I find this happens every time.
And it's not like I'm not enjoying the start of the holiday; it's just that it takes about 7 days for me to catch up on sleep, recover from work fatigue and stress and finally get on top of all those home jobs that have been bugging me for weeks and weeks... once that is all done I'm finally in the holiday zen state and can actually actively enjoy the time off from work.
But, of course, by then the return to work date is rearing it's ugly head out of my toilet bowl like a escaped alligator that has swum up the sewer pipe (hey, it can happen; I've read about it on the internet).
It happens every time; every holiday.
It's like I need a pre-holiday before the actual holiday. I need some down-time before I have the energy to embrace the quality up-time.
Why do we, as a nation, not embrace this concept?
Oh yeah. Money. Or the lack of. And politics. The lack of the sensible kind.
Is it just this country? 'Cos I've heard that, in reality, the quality of life and the work / home life ratio is pretty dire in the UK compared to other countries. We have the balance all wrong.
This has been brought home to me by the news that one of my oldest friends is moving out to Dubai in March with his wife and son as he's been offered a job out there. One of his reasons for going is that he and his wife both work (like me and Karen), both slog their guts out (like me and Karen) and barely cover their financial bases each month (unlike me and Karen who often fail to meet them). What is the point of such a lifestyle? With this new job in Dubai - which I don't think in monetary terms represents a huge increase in wages - my friend will have a much better lifestyle; more home life, more quality time, the money will go further and I daresay the work stresses will be less (though different).
I don't blame him for going or his reasons although it is a significant shock to me that one of the pillars of my life is going to be moving out of the country - I mean, this is a 25 year friendship we're talking about here.
More and more I can see the attraction of fledging the battered nest of the UK and going somewhere where I can spend less time at work, more time at home and not have people look at me like I'm mad for daring to even dream of such of thing.
I want more time to wallow. More time to enjoy my time away from work instead of having a mini-collapse every holiday as my body fights to recover and recuperate quickly enough so it is ready to be thrown into the mixer yet again once the holiday is over.

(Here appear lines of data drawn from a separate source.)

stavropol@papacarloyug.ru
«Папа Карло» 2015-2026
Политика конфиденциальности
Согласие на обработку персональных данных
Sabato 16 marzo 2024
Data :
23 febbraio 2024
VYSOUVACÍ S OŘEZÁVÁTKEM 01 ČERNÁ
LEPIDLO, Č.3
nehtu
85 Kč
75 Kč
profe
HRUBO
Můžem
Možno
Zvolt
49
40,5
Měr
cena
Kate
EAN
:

Best parts of this holiday? Sitting watching TV with my family around me or just relaxing doing nothing while the kids played, daydreaming, vaguing out... not having to rush around and do a list of jobs or prep the next lot of chores.
That's what a holiday should be about. Not trying to squeeze in all the stuff you didn't get to do in the previous 3 months because earning a crust got in the way and sucked your energy reserves completely dry.
I want more time to just be and enjoy. To smell the coffee so to speak.
So who do I have to write to to achieve this goal?
Can anybody recommend a kindly immigration department...? 'Cos I'm guessing there's no one in the UK who'll actually be able to help.